__Source information__

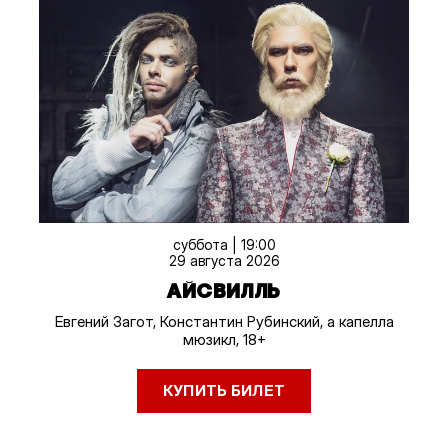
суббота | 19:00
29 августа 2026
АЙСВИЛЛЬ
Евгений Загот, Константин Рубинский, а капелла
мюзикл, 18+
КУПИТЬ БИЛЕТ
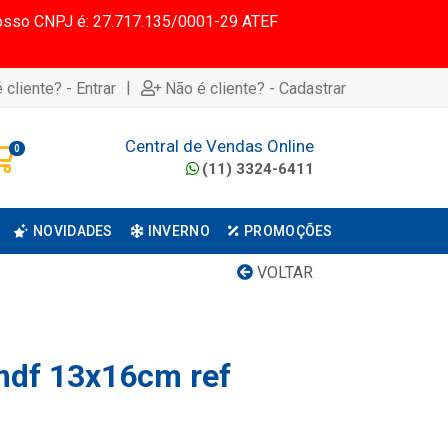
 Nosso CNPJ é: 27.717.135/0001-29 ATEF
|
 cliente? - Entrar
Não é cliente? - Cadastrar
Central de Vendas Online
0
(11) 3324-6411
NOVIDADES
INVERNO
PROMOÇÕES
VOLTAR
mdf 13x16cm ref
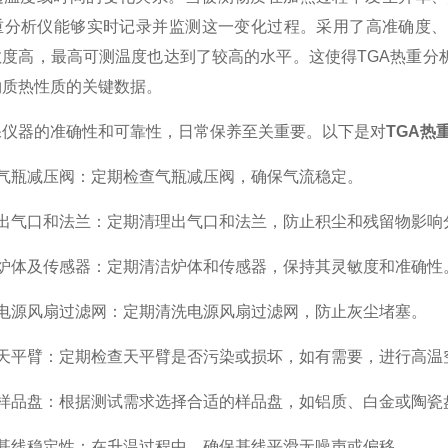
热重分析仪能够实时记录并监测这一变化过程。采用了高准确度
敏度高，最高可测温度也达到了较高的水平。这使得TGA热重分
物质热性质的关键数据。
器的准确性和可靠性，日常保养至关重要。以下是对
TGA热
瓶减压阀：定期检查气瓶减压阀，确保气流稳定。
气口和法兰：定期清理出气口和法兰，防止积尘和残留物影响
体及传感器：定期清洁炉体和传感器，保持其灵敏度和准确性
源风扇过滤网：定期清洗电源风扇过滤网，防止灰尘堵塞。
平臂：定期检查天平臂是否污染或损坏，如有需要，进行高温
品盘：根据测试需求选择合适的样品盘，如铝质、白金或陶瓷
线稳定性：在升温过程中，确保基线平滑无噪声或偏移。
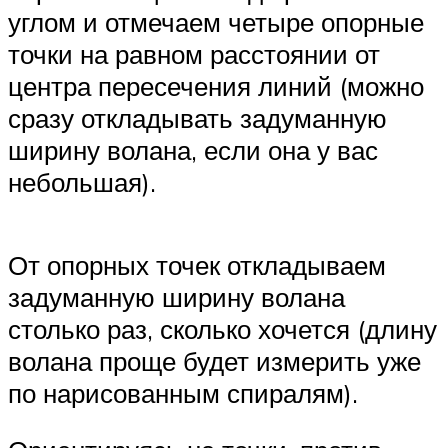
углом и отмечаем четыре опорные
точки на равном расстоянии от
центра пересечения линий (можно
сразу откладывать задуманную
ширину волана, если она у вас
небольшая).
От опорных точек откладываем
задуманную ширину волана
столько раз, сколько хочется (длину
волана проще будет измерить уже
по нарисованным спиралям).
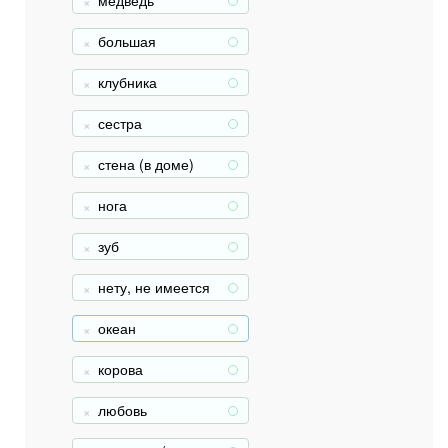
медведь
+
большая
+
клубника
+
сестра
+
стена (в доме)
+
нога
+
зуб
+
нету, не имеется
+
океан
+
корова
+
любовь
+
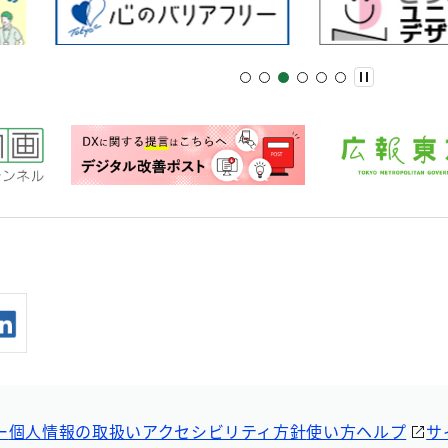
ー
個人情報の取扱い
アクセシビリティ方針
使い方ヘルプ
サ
* * *
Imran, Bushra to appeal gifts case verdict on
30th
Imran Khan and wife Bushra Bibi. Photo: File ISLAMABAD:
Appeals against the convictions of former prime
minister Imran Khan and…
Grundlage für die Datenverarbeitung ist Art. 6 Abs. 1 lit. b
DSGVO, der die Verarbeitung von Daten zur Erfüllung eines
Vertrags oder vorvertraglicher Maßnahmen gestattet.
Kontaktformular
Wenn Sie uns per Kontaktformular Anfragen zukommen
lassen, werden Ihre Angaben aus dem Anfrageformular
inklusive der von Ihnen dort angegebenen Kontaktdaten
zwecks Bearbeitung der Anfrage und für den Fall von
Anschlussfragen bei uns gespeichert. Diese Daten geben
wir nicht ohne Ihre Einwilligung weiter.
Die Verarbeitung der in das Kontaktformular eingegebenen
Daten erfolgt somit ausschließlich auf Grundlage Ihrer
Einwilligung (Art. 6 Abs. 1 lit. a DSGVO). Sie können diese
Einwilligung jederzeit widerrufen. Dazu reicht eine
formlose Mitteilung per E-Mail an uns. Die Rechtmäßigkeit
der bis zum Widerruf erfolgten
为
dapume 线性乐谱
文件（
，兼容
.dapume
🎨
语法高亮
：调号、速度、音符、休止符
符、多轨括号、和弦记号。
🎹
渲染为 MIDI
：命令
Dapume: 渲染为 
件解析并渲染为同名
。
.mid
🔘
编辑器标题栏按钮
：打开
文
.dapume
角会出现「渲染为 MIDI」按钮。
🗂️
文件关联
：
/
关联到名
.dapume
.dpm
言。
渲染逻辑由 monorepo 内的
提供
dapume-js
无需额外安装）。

__Work instructions__
Going line by line through the listing above, count those that contain "Imran" and give only the result.

__Your response__
3